• **WHAT TO PRODUCE**
Starting at the line that contains "朝，武成王庙七十二将中也有史万岁", repeat each line of the listing below through the last one, exactly, and leave out every picture.

• **GIVEN INFORMATION**
◇ ◇ ◇ ◇ ◇

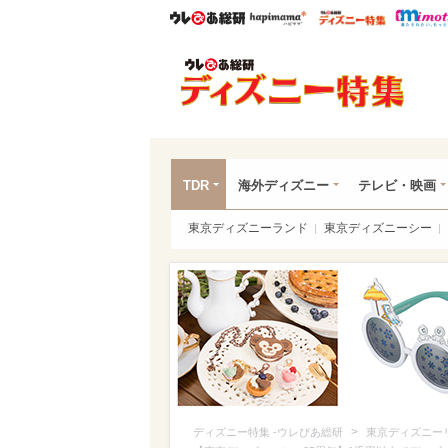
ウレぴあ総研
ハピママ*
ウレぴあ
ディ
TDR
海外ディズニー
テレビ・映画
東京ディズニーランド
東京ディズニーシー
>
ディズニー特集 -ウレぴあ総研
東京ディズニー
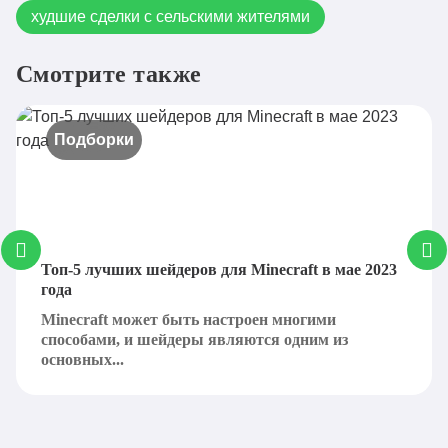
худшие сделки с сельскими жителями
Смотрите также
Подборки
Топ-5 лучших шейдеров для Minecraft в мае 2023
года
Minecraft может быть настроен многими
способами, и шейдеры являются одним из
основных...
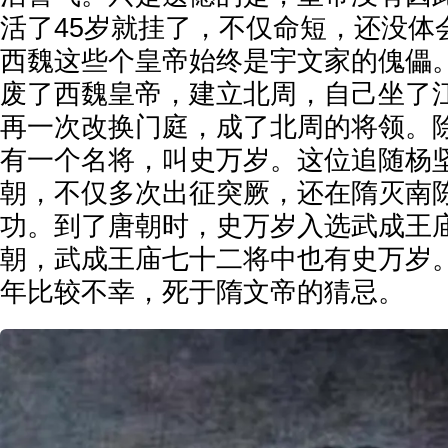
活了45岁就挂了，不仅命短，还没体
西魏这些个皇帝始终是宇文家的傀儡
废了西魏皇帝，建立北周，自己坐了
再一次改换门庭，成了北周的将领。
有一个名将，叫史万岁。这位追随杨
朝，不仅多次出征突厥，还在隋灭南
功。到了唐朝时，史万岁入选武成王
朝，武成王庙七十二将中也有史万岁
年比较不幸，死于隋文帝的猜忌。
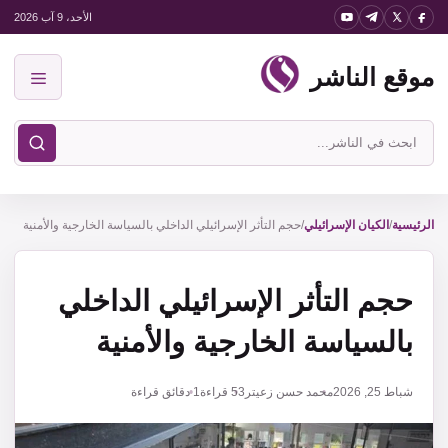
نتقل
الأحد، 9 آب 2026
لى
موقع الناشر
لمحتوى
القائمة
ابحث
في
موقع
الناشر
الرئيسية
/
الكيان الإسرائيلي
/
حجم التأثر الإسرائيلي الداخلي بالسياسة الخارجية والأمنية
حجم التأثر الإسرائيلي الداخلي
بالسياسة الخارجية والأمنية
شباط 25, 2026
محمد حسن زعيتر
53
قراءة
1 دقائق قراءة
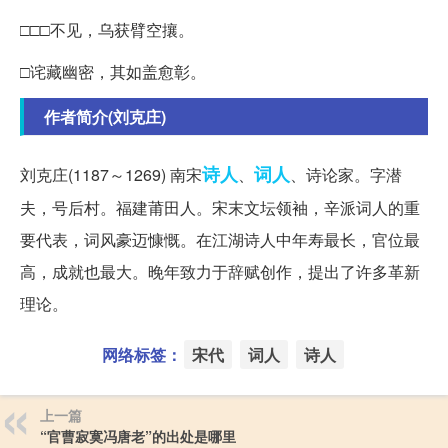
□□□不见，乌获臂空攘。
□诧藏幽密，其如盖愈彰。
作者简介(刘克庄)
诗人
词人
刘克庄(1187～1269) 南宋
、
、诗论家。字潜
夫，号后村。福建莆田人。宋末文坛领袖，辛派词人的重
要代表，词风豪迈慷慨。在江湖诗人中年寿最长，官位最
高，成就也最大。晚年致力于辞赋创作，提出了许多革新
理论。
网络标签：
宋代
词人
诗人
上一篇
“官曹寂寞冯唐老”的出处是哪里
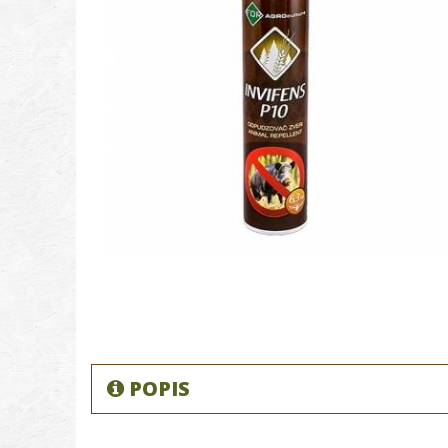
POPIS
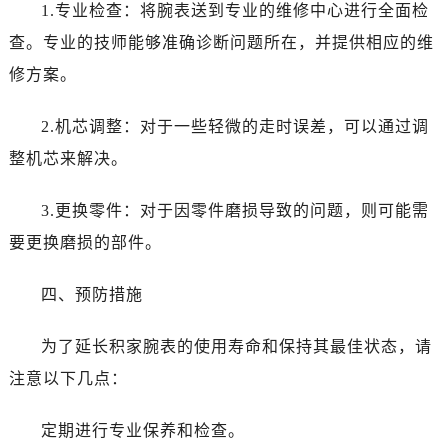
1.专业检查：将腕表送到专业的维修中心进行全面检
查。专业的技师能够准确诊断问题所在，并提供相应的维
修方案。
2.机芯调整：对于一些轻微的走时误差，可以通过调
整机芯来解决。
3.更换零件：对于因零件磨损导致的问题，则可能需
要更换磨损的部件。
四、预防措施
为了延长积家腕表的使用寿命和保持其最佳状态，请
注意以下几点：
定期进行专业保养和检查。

◇ ◇ ◇ ◇ ◇

• **TASK RESULT**
朝，武成王庙七十二将中也有史万岁
年比较不幸，死于隋文帝的猜忌。
نتقل
الأحد، 9 آب 2026
لى
موقع الناشر
لمحتوى
القائمة
ابحث
في
موقع
الناشر
الرئيسية
/
الكيان الإسرائيلي
/
حجم التأثر الإسرائيلي الداخلي بالسياسة الخارجية والأمنية
حجم التأثر الإسرائيلي الداخلي
بالسياسة الخارجية والأمنية
شباط 25, 2026
محمد حسن زعيتر
53
قراءة
1 دقائق قراءة
□□□不见，乌获臂空攘。
□诧藏幽密，其如盖愈彰。
作者简介(刘克庄)
诗人
词人
刘克庄(1187～1269) 南宋
、
、诗论家。字潜
夫，号后村。福建莆田人。宋末文坛领袖，辛派词人的重
要代表，词风豪迈慷慨。在江湖诗人中年寿最长，官位最
高，成就也最大。晚年致力于辞赋创作，提出了许多革新
理论。
网络标签：
宋代
词人
诗人
上一篇
“官曹寂寞冯唐老”的出处是哪里
POPIS
1.专业检查：将腕表送到专业的维修中心进行全面检
查。专业的技师能够准确诊断问题所在，并提供相应的维
修方案。
2.机芯调整：对于一些轻微的走时误差，可以通过调
整机芯来解决。
3.更换零件：对于因零件磨损导致的问题，则可能需
要更换磨损的部件。
四、预防措施
为了延长积家腕表的使用寿命和保持其最佳状态，请
注意以下几点：
定期进行专业保养和检查。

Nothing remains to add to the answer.